The 2023 Ocean Freight Market: Predictions for the Market & Rates for the Rest of 2023

The 2023 Ocean Freight Market: Predictions for the Market & Rates for the Rest of 2023

After a period of uncertainty over the past few years, the container market has been notably lackluster this year.

Initial expectations for the freight market were not great at the beginning of the year, but there was some hope of rebounding after the second half – that was what every analyst and shipping experts were anticipating. This potential turnaround has not materialized.

After a very interesting and unconventional contract period in May, spot container freight rates for Asia eastbound have been moving up and down between $1,000 and $1,500 per 40hc levels. Carriers did what they could to push rates higher with periodic GRI and PSS announcements but rates went right back where they were after only single sailing.

However, there has been a recent shift in this trend.

Compared to the beginning of summer, spot rates have risen almost 40% which is quite surprising. This is interesting to see given the absence of any major increase in demand or significant market catalysts.

Inflation pressures in the U.S. as well as economic uncertainties, fluctuating consumer spending patterns, and other Covid-related effects have collectively subdued the demand for ocean shipping which in return has resulted in excess shipping capacity. Although carriers have been very disciplined with blank sailing programs, where we have seen a huge number of blank sailings since the beginning of this year, it alone doesn’t help carriers to push and maintain rates at higher levels due to again weak demand and excess capacity.

Another factor contributing to the subdued market is the lack of significant improvement in Chinese factory orders.

There is no major improvement on Chinese factory orders. The Purchasing Managers’ Index (PMI), which measures manufacturing activity, has been decreasing for four consecutive months. This indicates that manufacturing and factory production have been on the decline.

These combined challenges have increased competition among ocean carriers, which has ultimately led to lower rates.

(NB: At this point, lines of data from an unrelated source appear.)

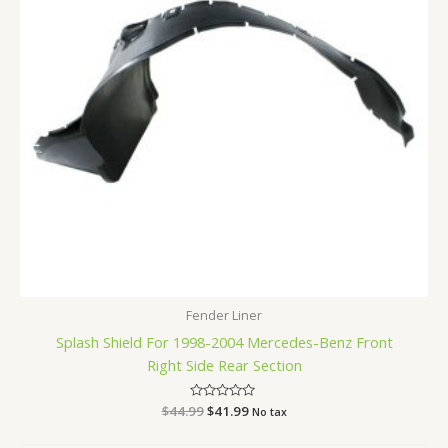
Fender Liner
Splash Shield For 1998-2004 Mercedes-Benz Front
Right Side Rear Section
$
44.99
Rated
$
41.99
No tax
0
out
of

If you have consistent cargo to ship, you can get all kinds of different deals at the moment. Long-term contract rates are there and bigger BCOs have been trying to hold on to those in the hopes of maintaining their relationship with carriers. However, if spot rates are continuously lower than those long-term contract rates, how long they will continue to ship with them will be a question mark. In general, it is meaningfully larger BCOs that invested in the relationship with the carriers and didn’t get much back during the Covid pandemic – that is a sensitive topic to delve into.

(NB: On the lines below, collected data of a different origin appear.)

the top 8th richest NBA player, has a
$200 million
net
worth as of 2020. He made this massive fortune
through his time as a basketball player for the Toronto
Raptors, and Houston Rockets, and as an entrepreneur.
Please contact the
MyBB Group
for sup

All of the above is leading to increased competition among carriers and pushing rates down.

The alliances haven’t looked weaker for a very long time, as well. We are seeing multiple different rate tiers amongst carriers even if they belong to the same alliance. Alliances were not meant to have the same rate levels, but this was almost the norm in the past few years. It is interesting to observe that there are multiple spot rate tiers in the market.

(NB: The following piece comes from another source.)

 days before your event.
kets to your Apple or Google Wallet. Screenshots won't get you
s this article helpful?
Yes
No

Elsewhere, Maersk’s short term rate policy has added another layer of complexity to the market.

Offered to few companies with hefty penalty clauses, these short-term rate deals did nothing but pulled the market down. NVOCCs that were offered those short-term competitive rate deals were scrambling to fulfill the contract and not paying the extremely high shortfall penalties. Due to this, we have observed that a lot of under-cost selling has happened in the market. The short-term rate deal seemed to be a good one considering the big unknown in the market back in May during contract negotiations. However, in my opinion, it has created a lot of unfair competition and it did not serve its purpose.

Currently, ocean freight rates are at five-month highs. However, this will be short-lived.

The upcoming largest catalyst I am seeing is the upcoming Golden Week in China at the beginning of October. We will see some increased shipping activity which may be reflected on ocean freight rates, but it will be short lived. Unless access capacity is absorbed and U.S. economic conditions start to improve, the status quo will remain the same.

Towards the end of the year, we may see some gradual recovery.

However, a lot of different complexities have to align for rates to remain at their higher levels which does not seem likely at the moment.